#### Source data

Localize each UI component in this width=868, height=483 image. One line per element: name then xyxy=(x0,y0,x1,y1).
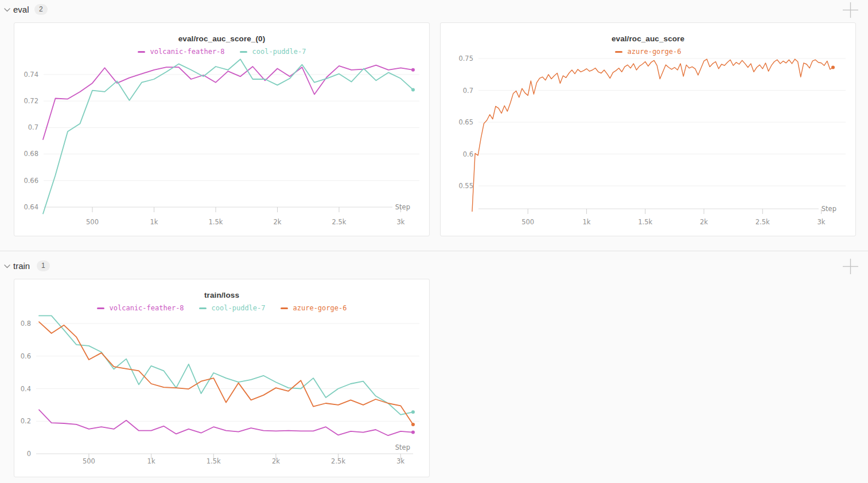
section-title-train[interactable]: train xyxy=(13,261,30,271)
x-tick-label: 500 xyxy=(86,218,99,226)
panel-count-badge: 2 xyxy=(34,4,48,15)
y-tick-label: 0.55 xyxy=(458,182,473,190)
y-tick-label: 0.66 xyxy=(24,177,38,185)
x-tick-label: 2k xyxy=(272,457,280,465)
x-tick-label: 3k xyxy=(396,457,404,465)
y-tick-label: 0.6 xyxy=(463,150,473,158)
section-header-eval: eval 2 xyxy=(0,1,868,18)
chart-plot[interactable]: 0.640.660.680.70.720.745001k1.5k2k2.5k3k… xyxy=(14,23,430,237)
y-tick-label: 0.64 xyxy=(24,203,38,211)
chart-panel-eval-roc-auc-score-0: eval/roc_auc_score_(0) volcanic-feather-… xyxy=(14,22,430,236)
y-tick-label: 0.7 xyxy=(28,123,38,131)
series-line-azure-gorge-6 xyxy=(39,322,413,424)
x-axis-label: Step xyxy=(395,443,410,451)
x-tick-label: 3k xyxy=(397,218,405,226)
y-tick-label: 0.75 xyxy=(458,54,473,63)
x-tick-label: 3k xyxy=(818,218,826,226)
series-end-dot-cool-puddle-7 xyxy=(411,410,415,414)
x-tick-label: 500 xyxy=(83,457,95,465)
panel-count-badge: 1 xyxy=(37,260,50,271)
chart-plot[interactable]: 0.550.60.650.70.755001k1.5k2k2.5k3kStep xyxy=(441,23,857,237)
y-tick-label: 0.72 xyxy=(24,97,38,105)
y-tick-label: 0.68 xyxy=(24,150,38,158)
x-tick-label: 2k xyxy=(700,218,708,226)
add-panel-button[interactable] xyxy=(842,258,859,275)
y-tick-label: 0.4 xyxy=(21,385,31,393)
series-end-dot-volcanic-feather-8 xyxy=(411,68,415,72)
x-tick-label: 2.5k xyxy=(756,218,770,226)
x-tick-label: 2.5k xyxy=(332,218,347,226)
y-tick-label: 0.7 xyxy=(463,87,473,95)
y-tick-label: 0 xyxy=(27,450,31,458)
y-tick-label: 0.74 xyxy=(24,71,38,79)
series-end-dot-azure-gorge-6 xyxy=(411,423,415,426)
series-line-volcanic-feather-8 xyxy=(43,65,413,139)
plus-icon xyxy=(842,2,859,18)
chart-panel-eval-roc-auc-score: eval/roc_auc_score azure-gorge-6 0.550.6… xyxy=(440,22,856,236)
x-tick-label: 500 xyxy=(521,218,534,226)
series-line-volcanic-feather-8 xyxy=(39,410,413,435)
series-end-dot-azure-gorge-6 xyxy=(831,66,835,69)
series-line-cool-puddle-7 xyxy=(39,315,413,415)
section-header-train: train 1 xyxy=(0,258,868,275)
plus-icon xyxy=(842,258,859,275)
workspace: eval 2 eval/roc_auc_score_(0) volcanic-f… xyxy=(0,0,868,483)
x-tick-label: 1k xyxy=(147,457,155,465)
y-tick-label: 0.65 xyxy=(458,118,473,126)
chart-plot[interactable]: 00.20.40.60.85001k1.5k2k2.5k3kStep xyxy=(14,279,430,478)
x-tick-label: 2.5k xyxy=(331,457,345,465)
y-tick-label: 0.2 xyxy=(21,417,31,425)
section-divider xyxy=(0,251,868,251)
series-line-azure-gorge-6 xyxy=(472,59,833,211)
series-line-cool-puddle-7 xyxy=(43,59,413,213)
y-tick-label: 0.8 xyxy=(21,320,31,328)
x-tick-label: 1.5k xyxy=(209,218,223,226)
series-end-dot-volcanic-feather-8 xyxy=(411,431,415,434)
chevron-down-icon[interactable] xyxy=(3,6,10,13)
x-axis-label: Step xyxy=(822,205,836,213)
x-tick-label: 1.5k xyxy=(207,457,221,465)
x-tick-label: 1k xyxy=(150,218,158,226)
chart-panel-train-loss: train/loss volcanic-feather-8cool-puddle… xyxy=(14,279,430,477)
chevron-down-icon[interactable] xyxy=(3,263,10,270)
section-title-eval[interactable]: eval xyxy=(13,5,29,14)
x-tick-label: 1k xyxy=(582,218,590,226)
y-tick-label: 0.6 xyxy=(21,352,31,360)
series-end-dot-cool-puddle-7 xyxy=(411,88,415,91)
x-tick-label: 2k xyxy=(274,218,282,226)
x-tick-label: 1.5k xyxy=(638,218,652,226)
x-axis-label: Step xyxy=(395,203,410,211)
add-panel-button[interactable] xyxy=(842,1,859,18)
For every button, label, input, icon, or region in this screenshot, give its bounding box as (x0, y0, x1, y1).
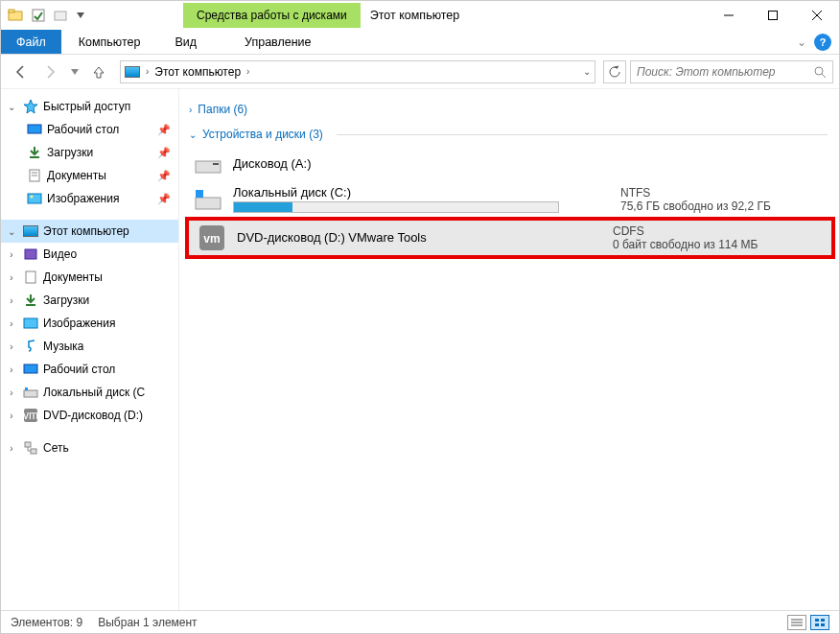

########

**Problem to work on**
Each line holding "button" in the records should be copied out.

**Exercise output**
add-panel-button[interactable] xyxy=(842,258,859,275)
add-panel-button[interactable] xyxy=(842,1,859,18)
For every button, label, input, icon, or region in this screenshot, give its bounding box as (x0, y0, x1, y1).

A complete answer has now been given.